Species of marsupial

The sandstone false antechinus (Pseudantechinus bilarni), also known as the sandstone pseudantechinus, the sandstone antechinus, the sandstone dibbler, Harney's antechinus and the Northern dibbler, is a species of small carnivorous marsupial, which has a patchy distribution in Australia's Northern Territory.

==Taxonomy==

The sandstone false antechinus was discovered in 1948 when it was collected on the American-Australian expedition to Arnhem Land. It was described in 1954, when it was given the species name bilarni, which reflects the Aboriginal pronunciation of Bill Harney, an Australian writer and naturalist who accompanied the expedition.

The species has at times been assigned to the genus Antechinus, and was long believed to be a member of the genus Parantechinus. The latter genus currently contains a single species, traditionally known as the dibbler (Parantechinus apicalis) in Southwest Australia, from which this species gained a common name of Northern dibbler.
Only recently the species has been moved to Pseudantechinus, where it is one of six species.

==Description==

It is an insectivorous species that, like many other dasyurids, so exhausts itself in the breeding season that most of the males die, although unlike some other species, about 25% of both sexes survive to a second year.

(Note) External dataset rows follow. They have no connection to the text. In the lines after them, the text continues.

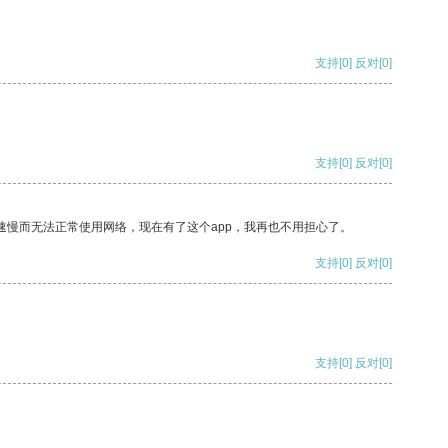
支持
[0]
反对
[0]
支持
[0]
反对
[0]
速慢而无法正常使用网络，现在有了这个app，我再也不用担心了。
支持
[0]
反对
[0]
支持
[0]
反对
[0]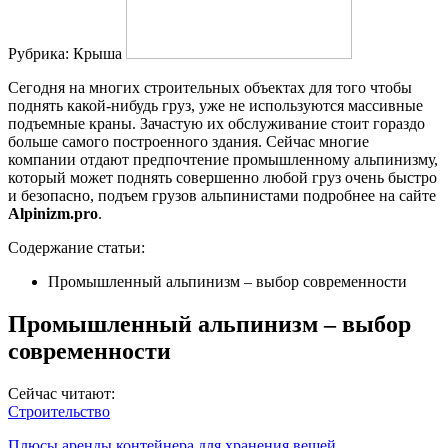
Рубрика:
Крыша
Сегодня на многих строительных объектах для того чтобы
поднять какой-нибудь груз, уже не используются массивные
подъемные краны. Зачастую их обслуживание стоит гораздо
больше самого построенного здания. Сейчас многие
компании отдают предпочтение промышленному альпинизму,
который может поднять совершенно любой груз очень быстро
и безопасно, подъем грузов альпинистами подробнее на сайте
Alpinizm.pro
.
Содержание статьи:
Промышленный альпинизм – выбор современности
Промышленный альпинизм – выбор
современности
Сейчас читают:
Строительство
Плюсы аренды контейнера для хранения вещей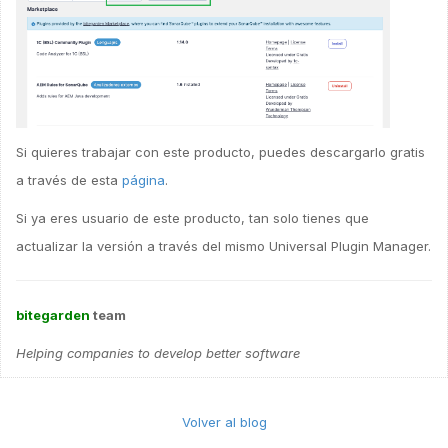
Si quieres trabajar con este producto, puedes descargarlo gratis
a través de esta
página
.
Si ya eres usuario de este producto, tan solo tienes que
actualizar la versión a través del mismo Universal Plugin Manager.
bitegarden
team
Helping companies to develop better software
Volver al blog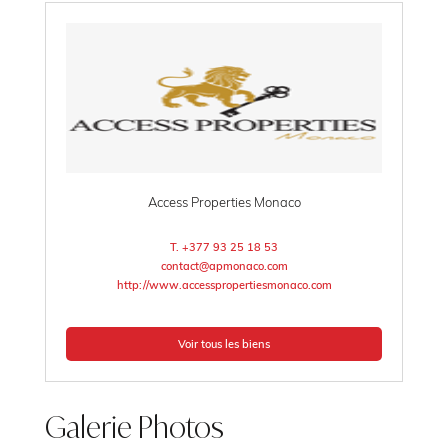
Access Properties Monaco
T. +377 93 25 18 53
contact@apmonaco.com
http://www.accesspropertiesmonaco.com
Voir tous les biens
Galerie Photos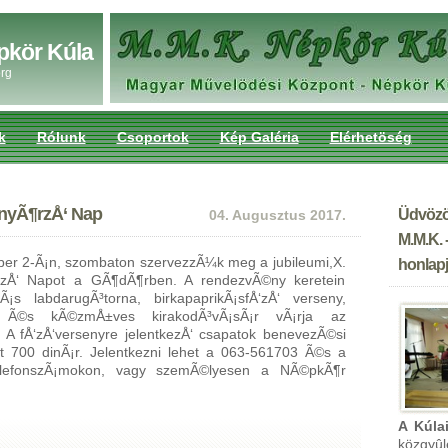
pkör Kúla
rg
k
Rólunk
Csoportok
Kép Galéria
Elérhetöség
nyÃ¶rzÅ‘ Nap
Üdvözö
04. Augusztus 2017.
M.M.K. 
er 2-Ã¡n, szombaton szervezzÃ¼k meg a jubileumi,X.
honlapj
zÅ‘ Napot a GÃ¶dÃ¶rben. A rendezvÃ©ny keretein
Ã¡s labdarugÃ³torna, birkapaprikÃ¡sfÅ‘zÅ‘ verseny,
m Ã©s kÃ©zmÅ±ves kirakodÃ³vÃ¡sÃ¡r vÃ¡rja az
. A fÅ‘zÅ‘versenyre jelentkezÅ‘ csapatok benevezÃ©si
nt 700 dinÃ¡r. Jelentkezni lehet a 063-561703 Ã©s a
elefonszÃ¡mokon, vagy szemÃ©lyesen a NÃ©pkÃ¶r
A Kúla
közgyû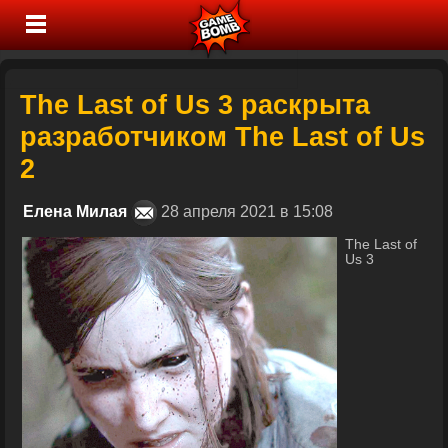
The Last of Us 3 раскрыта
разработчиком The Last of Us
2
Елена Милая
28 апреля 2021 в 15:08
The Last of
Us 3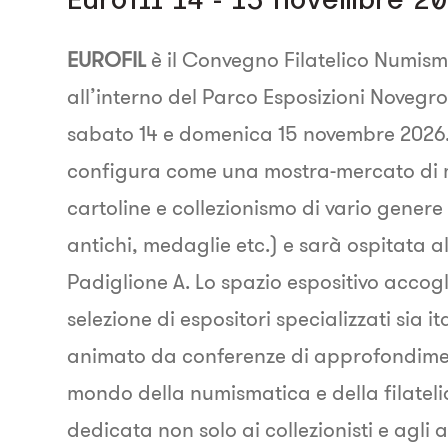
EUROFIL
è il Convegno Filatelico Numis
all’interno del Parco Esposizioni Novegro
sabato 14 e domenica 15 novembre 2026.
configura come una mostra-mercato di m
cartoline e collezionismo di vario genere (
antichi, medaglie etc.) e sarà ospitata al
Padiglione A. Lo spazio espositivo accog
selezione di espositori specializzati sia it
animato da conferenze di approfondimen
mondo della numismatica e della filateli
dedicata non solo ai collezionisti e agli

The sandstone false antechinus is partly diurnal and differs from the other members of its genus in its very long, narrow muzzle and its more greyish colour. The breeding season is May–July.

==Habitat==

The sandstone false antechinus is found in rocky areas around the Top End and the Gulf of Carpentaria in the Northern Territory. It also inhabits coastal rock platforms on Marchinbar Island.